SOURCE MATERIAL below:
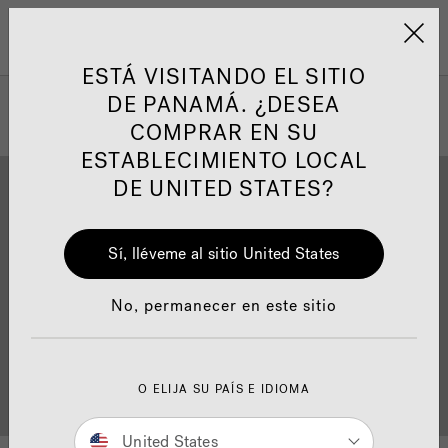
Jacuzzi&reg; Latin Am
ARTÍCULOS SOBRE TINAS DE
AR
Menú
A
HIDROMASAJE
I
ESTÁ VISITANDO EL SITIO
DE PANAMÁ. ¿DESEA
COMPRAR EN SU
Responsabilidad Social
FA
ESTABLECIMIENTO LOCAL
DE UNITED STATES?
Sí, lléveme al sitio United States
Descarga
Calidad
Manuales y Guías del Usuario
Re
No, permanecer en este sitio
Localizador de
O ELIJA SU PAÍS E IDIOMA
Servicio al cliente
distribuidores
United States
End of SOURCE MATERIAL.
■ PROBLEM REQUIREMENTS ■
Write out the data word for word, with every picture dropped.

■ FINISHED EXERCISE ■
Jacuzzi&reg; Latin Am
ARTÍCULOS SOBRE TINAS DE
AR
Menú
A
HIDROMASAJE
I
ESTÁ VISITANDO EL SITIO
DE PANAMÁ. ¿DESEA
COMPRAR EN SU
Responsabilidad Social
FA
ESTABLECIMIENTO LOCAL
DE UNITED STATES?
Sí, lléveme al sitio United States
Descarga
Calidad
Manuales y Guías del Usuario
Re
No, permanecer en este sitio
Localizador de
O ELIJA SU PAÍS E IDIOMA
Servicio al cliente
distribuidores
United States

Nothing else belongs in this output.